On reason is that the signals from the receptors are pre-processed to give pairwise differences between receptor signals (especially the red-green pair and the difference between the red+green and the blue). This is one reason for common colour blindness as, if the red-green receptors overlap too much, it bugger the ability to distinguish the two colours (completely missing receptors is a far less common cause). The brain then synthesises perceived colours from these difference signals.
A consequence of the complex processing is the ability to see non-spectral colours like magenta: a colour that never appears in a single wavelength spectrum. The brain doesn't average a signal containing red and violet light (that would average to green): it synthesises a new colour. This shows the brain is creating colour perception is a more complex way than "averaging" would suggest.
In short, colour perception is necessarily different to sound perception. Colour is a complex thing synthesised from just 4 signals (roughly brightness + the three colours though brightness only matters much in low light). there are thousands of sound receptors and they can all send signals at once so we can perceive many simultaneous sounds (with little spatial detail) but only one perceptual colour (for each region and with far more spatial detail).

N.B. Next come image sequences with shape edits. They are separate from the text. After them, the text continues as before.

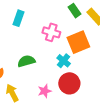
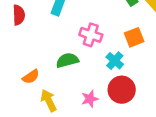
pink cross: (51, 32) -> (91, 35), moved
orange square: (78, 42) -> (134, 37), size x0.7

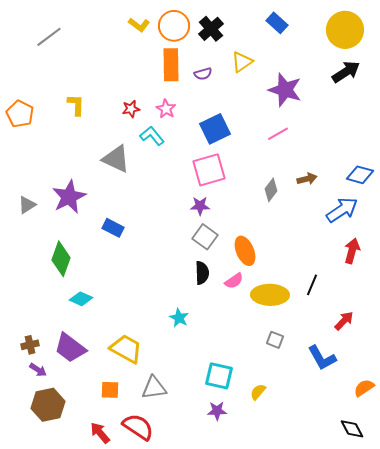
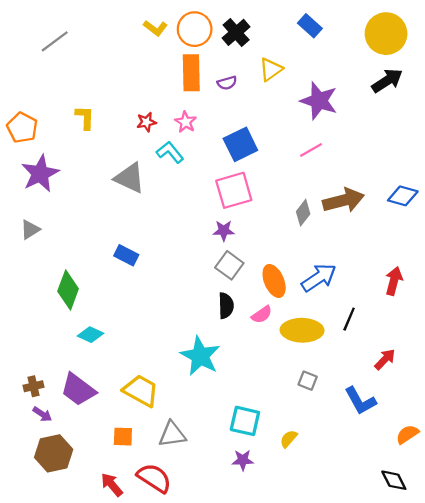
brown arrow: (307, 179) -> (343, 200), size x1.8
purple star: (69, 197) -> (40, 174), moved
blue arrow: (342, 210) -> (319, 278), moved
cyan star: (179, 318) -> (200, 356), size x1.8

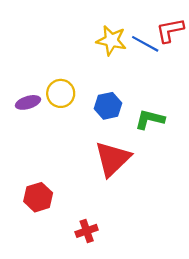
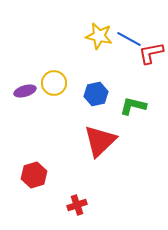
red L-shape: (170, 30) -> (151, 53), moved

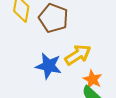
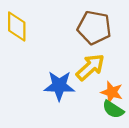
brown pentagon: (53, 18) -> (94, 28), moved

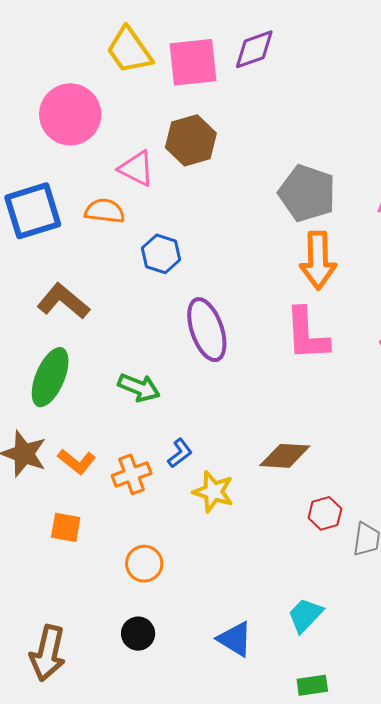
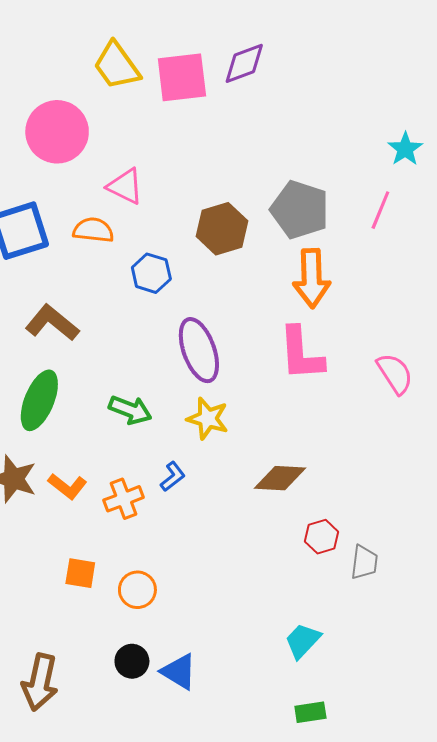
brown hexagon: (191, 140) -> (222, 229), moved
yellow star: (213, 492) -> (208, 419), moved
orange square: (66, 527) -> (80, 573), moved
blue triangle: (235, 639) -> (179, 672), moved

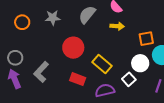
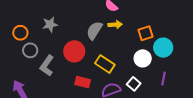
gray semicircle: (87, 15) -> (94, 31), moved
gray circle: (15, 58) -> (30, 50), moved
gray L-shape: (41, 72) -> (47, 66), moved
white square: (129, 79) -> (134, 84), moved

The answer to any human perception question is "its complicated."
We evolved for maximum fitness (for some fitness function). The way we hear sound and the way we hear light are the most effective ways we have found to deal with the signals.
If we try to read into it further, however, its worth noting that its useful to be able to identify "individual" sources of sound. You can do a lot once you have individual sounds isolated from each other. Virtually all sounds we hear in the natural world have a harmonic character to them. You never hear a 440Hz sine wave in the forest. You always hear 440Hz mixed with others (such as 880Hz and 1760Hz), and the relative amplitudes of these frequencies are reasonably fixed because they're defined by physics.
There's little advantage in being able to hear each frequency and then to do some heavy duty processing deeper in the brain. Instead what we have found it its most valuable to take sound and basically split it up into a fundamental frequency and a sound "color" which captures the associated overtone amplitudes. Its this color which is why a trumpet sounds different than a flute, even if they play the same note.
Indeed, if you split up the signal in this way, you can do some remarkably processing. Our ears "color" the sound based on direction, emphasizing different frequencies depending on which direction the sound approaches the ears. If our brains can identify the "color" of the sound, we can actually back out this frequency-dependent response and figure out the direction of any given signal (even if there's a bunch of other sounds going on).
For a fun aside, there's a trick in the electronic music community where you leave off the fundamental on your low bass notes. Leave it off completely, and only have the harmonics above. Our brain will recognize the "color," and fill in the fundamental for you. This is great because it can take a lot of subwoofer power to reproduce the fundamental, and quite a lot less power to reproduce the harmonics. If the musician can rely on the human brain to fill it in, their music will sound better on weaker sound systems!